## [EXERCISE DETAILS]
Select every line containing the word "списанието" from the material, and copy those lines.

--------------------

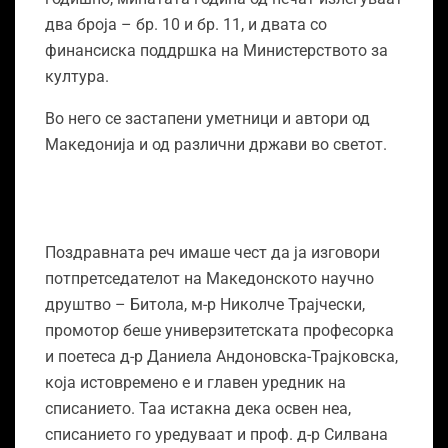
два броја – бр. 10 и бр. 11, и двата со
финансиска поддршка на Министерството за
култура.
Во него се застапени уметници и автори од
Македонија и од различни држави во светот.
Поздравната реч имаше чест да ја изговори
потпретседателот на Македонското научно
друштво – Битола, м-р Николче Трајчески,
промотор беше универзитетската професорка
и поетеса д-р Даниела Андоновска-Трајковска,
која истовремено е и главен уредник на
списанието. Таа истакна дека освен неа,
списанието го уредуваат и проф. д-р Силвана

--------------------

## [RESPONSE TO THE EXERCISE]
списанието. Таа истакна дека освен неа,
списанието го уредуваат и проф. д-р Силвана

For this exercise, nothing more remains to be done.